- _Task directions_:
Set out exactly every line of the entries below, starting at the line that holds "Sports (517, 77)" and stopping after the line that holds "Bérletek (233, 24)".

- _Exercise materials_:

__________________________________________________

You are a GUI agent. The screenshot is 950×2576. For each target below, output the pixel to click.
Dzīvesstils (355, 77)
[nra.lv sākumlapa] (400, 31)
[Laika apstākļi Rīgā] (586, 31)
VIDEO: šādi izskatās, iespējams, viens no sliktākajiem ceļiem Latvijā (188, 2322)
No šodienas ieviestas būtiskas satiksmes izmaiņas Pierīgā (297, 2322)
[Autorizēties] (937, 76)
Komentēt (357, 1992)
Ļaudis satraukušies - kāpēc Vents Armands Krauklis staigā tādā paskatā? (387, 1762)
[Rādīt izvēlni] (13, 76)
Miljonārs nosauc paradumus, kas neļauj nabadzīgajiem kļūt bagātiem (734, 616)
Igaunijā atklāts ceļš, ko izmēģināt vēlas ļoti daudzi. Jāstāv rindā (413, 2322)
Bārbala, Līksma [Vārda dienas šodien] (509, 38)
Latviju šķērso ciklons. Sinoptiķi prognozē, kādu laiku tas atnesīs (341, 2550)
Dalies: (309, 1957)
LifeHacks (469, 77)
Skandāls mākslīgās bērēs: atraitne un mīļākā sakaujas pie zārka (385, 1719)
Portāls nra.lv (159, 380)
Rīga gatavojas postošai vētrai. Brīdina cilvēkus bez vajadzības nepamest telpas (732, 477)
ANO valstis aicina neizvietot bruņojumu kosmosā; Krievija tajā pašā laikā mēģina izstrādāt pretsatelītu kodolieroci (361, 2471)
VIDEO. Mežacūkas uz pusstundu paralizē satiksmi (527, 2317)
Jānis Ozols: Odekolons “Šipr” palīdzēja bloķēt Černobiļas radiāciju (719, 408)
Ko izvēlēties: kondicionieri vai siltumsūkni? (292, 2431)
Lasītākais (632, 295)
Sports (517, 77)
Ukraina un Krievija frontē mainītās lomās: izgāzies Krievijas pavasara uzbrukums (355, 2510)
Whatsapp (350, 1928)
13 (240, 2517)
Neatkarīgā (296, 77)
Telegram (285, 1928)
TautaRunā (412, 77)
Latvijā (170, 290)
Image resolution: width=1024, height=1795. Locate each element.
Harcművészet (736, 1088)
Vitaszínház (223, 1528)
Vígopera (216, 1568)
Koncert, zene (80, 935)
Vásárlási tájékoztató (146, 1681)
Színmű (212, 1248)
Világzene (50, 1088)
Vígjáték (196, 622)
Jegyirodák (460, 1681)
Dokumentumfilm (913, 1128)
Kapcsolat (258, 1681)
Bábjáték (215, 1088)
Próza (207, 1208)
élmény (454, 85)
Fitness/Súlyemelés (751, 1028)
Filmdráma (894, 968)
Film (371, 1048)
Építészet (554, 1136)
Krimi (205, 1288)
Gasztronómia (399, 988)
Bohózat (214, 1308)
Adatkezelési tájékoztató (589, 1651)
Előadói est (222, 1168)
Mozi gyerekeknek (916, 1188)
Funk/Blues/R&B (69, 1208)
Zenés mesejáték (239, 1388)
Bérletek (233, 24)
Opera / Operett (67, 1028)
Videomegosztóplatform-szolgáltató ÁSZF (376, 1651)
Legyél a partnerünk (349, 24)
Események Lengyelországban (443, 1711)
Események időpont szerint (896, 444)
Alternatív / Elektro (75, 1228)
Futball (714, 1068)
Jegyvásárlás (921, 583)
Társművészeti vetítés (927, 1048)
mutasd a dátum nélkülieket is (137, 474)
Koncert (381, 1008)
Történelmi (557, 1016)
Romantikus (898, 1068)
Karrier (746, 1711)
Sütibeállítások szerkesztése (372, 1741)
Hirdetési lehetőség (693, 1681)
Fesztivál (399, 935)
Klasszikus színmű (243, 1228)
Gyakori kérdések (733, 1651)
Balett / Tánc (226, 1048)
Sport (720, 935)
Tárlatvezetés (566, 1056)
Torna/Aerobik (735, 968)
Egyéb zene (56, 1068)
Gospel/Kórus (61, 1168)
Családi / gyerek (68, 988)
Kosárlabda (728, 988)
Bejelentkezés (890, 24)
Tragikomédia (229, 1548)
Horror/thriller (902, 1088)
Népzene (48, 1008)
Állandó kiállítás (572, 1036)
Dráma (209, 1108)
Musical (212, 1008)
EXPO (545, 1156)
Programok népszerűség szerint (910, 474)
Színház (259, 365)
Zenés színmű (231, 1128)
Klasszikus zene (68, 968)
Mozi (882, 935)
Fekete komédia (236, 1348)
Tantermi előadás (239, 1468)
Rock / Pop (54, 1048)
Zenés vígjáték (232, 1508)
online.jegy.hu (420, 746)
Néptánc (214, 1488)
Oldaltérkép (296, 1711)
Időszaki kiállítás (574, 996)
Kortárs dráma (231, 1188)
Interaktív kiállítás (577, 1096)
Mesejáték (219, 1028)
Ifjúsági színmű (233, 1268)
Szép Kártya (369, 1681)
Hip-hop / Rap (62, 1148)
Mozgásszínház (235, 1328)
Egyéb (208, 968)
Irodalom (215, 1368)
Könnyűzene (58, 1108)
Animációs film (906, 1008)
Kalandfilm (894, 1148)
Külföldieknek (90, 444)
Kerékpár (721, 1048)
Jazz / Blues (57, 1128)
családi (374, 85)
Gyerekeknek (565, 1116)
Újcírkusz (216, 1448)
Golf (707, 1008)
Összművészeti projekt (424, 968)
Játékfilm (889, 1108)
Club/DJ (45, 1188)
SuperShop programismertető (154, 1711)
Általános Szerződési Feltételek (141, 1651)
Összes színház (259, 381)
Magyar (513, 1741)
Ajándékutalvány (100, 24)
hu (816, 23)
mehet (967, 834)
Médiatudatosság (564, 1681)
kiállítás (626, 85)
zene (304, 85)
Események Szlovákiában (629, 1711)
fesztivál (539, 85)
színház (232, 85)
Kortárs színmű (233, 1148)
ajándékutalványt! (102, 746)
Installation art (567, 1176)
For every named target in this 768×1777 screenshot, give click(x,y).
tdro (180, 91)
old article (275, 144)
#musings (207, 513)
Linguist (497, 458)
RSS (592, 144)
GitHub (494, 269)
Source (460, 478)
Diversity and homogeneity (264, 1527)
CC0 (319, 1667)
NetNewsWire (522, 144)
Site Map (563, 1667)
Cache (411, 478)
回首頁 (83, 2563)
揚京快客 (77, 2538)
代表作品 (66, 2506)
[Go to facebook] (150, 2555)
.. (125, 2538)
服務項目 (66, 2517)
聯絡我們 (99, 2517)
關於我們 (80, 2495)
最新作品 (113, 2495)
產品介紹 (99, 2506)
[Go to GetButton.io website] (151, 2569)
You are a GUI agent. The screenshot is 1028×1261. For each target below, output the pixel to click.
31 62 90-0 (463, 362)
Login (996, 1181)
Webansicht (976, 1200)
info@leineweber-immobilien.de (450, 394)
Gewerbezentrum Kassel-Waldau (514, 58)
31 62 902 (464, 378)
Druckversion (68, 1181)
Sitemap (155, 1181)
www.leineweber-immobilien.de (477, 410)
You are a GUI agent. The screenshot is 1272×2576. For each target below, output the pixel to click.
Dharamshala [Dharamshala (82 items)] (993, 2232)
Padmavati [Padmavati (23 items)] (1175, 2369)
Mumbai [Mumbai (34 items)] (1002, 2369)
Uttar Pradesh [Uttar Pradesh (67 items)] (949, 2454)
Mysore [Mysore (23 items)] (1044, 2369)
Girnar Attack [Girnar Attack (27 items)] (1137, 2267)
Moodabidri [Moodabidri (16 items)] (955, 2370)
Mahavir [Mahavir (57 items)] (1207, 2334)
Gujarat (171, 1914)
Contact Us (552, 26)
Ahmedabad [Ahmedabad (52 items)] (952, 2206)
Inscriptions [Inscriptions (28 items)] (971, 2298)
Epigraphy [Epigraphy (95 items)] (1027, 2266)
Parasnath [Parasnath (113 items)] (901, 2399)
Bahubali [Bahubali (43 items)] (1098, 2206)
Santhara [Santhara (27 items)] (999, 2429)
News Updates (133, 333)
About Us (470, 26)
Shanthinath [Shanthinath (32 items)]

__________________________________________________

- _Exercise output_:
Sports (517, 77)
Ukraina un Krievija frontē mainītās lomās: izgāzies Krievijas pavasara uzbrukums (355, 2510)
Whatsapp (350, 1928)
13 (240, 2517)
Neatkarīgā (296, 77)
Telegram (285, 1928)
TautaRunā (412, 77)
Latvijā (170, 290)
Image resolution: width=1024, height=1795. Locate each element.
Harcművészet (736, 1088)
Vitaszínház (223, 1528)
Vígopera (216, 1568)
Koncert, zene (80, 935)
Vásárlási tájékoztató (146, 1681)
Színmű (212, 1248)
Világzene (50, 1088)
Vígjáték (196, 622)
Jegyirodák (460, 1681)
Dokumentumfilm (913, 1128)
Kapcsolat (258, 1681)
Bábjáték (215, 1088)
Próza (207, 1208)
élmény (454, 85)
Fitness/Súlyemelés (751, 1028)
Filmdráma (894, 968)
Film (371, 1048)
Építészet (554, 1136)
Krimi (205, 1288)
Gasztronómia (399, 988)
Bohózat (214, 1308)
Adatkezelési tájékoztató (589, 1651)
Előadói est (222, 1168)
Mozi gyerekeknek (916, 1188)
Funk/Blues/R&B (69, 1208)
Zenés mesejáték (239, 1388)
Bérletek (233, 24)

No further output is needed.